**Required work**
Please return every record exactly, with no pictures included.

**Provided information**
───
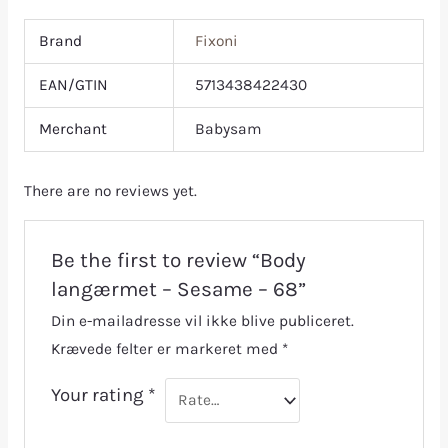
Brand
Fixoni
EAN/GTIN
5713438422430
Merchant
Babysam
There are no reviews yet.
Be the first to review “Body
langærmet – Sesame – 68”
Din e-mailadresse vil ikke blive publiceret.
Krævede felter er markeret med
*
Your rating
*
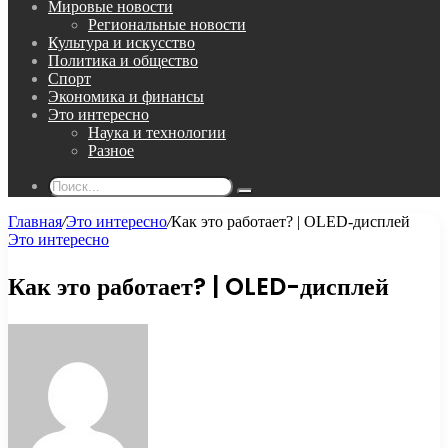
Мировые новости
Региональные новости
Культура и искусство
Политика и общество
Спорт
Экономика и финансы
Это интересно
Наука и технологии
Разное
Поиск...
Главная
/
Это интересно
/
Как это работает? | OLED-дисплей
Это интересно
Как это работает? | OLED-дисплей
───
**Response box**
Brand
Fixoni
EAN/GTIN
5713438422430
Merchant
Babysam
There are no reviews yet.
Be the first to review “Body
langærmet – Sesame – 68”
Din e-mailadresse vil ikke blive publiceret.
Krævede felter er markeret med
*
Your rating
*
Мировые новости
Региональные новости
Культура и искусство
Политика и общество
Спорт
Экономика и финансы
Это интересно
Наука и технологии
Разное
Поиск...
Главная
/
Это интересно
/
Как это работает? | OLED-дисплей
Это интересно
Как это работает? | OLED-дисплей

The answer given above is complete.